### [What is needed]
A single number is the whole answer: the count of lines in the records where "random" occurs.

### [Excerpted data]

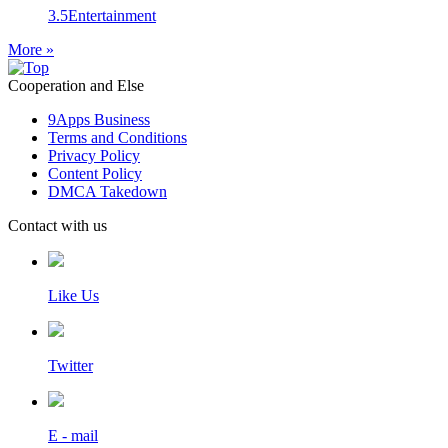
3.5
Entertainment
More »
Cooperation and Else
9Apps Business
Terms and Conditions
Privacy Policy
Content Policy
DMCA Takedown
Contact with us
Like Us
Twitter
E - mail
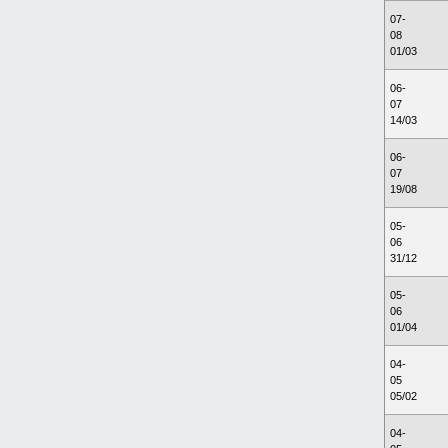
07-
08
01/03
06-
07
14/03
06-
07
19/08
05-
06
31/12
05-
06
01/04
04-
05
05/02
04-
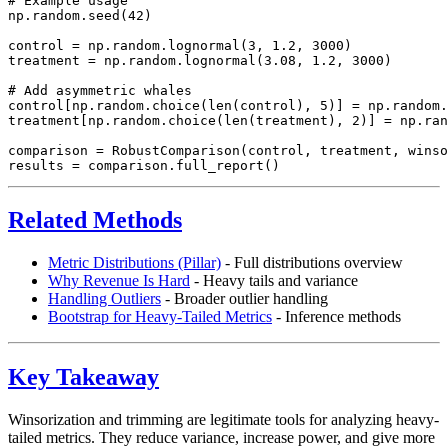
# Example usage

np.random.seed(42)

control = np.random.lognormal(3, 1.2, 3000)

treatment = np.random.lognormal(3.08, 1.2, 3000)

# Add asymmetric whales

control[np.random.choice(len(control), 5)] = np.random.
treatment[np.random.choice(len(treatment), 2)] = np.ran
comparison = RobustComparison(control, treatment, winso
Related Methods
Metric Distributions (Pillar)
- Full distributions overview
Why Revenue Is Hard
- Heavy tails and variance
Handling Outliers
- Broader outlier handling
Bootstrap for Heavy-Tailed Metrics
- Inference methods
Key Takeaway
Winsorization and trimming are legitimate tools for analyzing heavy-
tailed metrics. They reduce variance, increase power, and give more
--
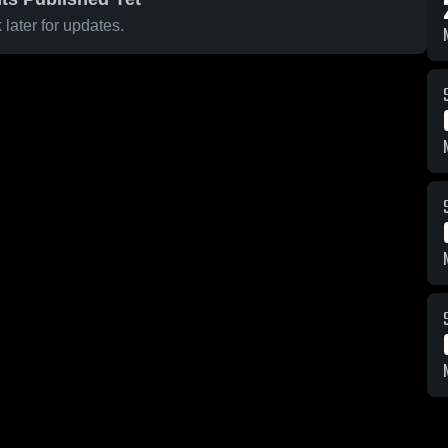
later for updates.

### [Exercise output]
5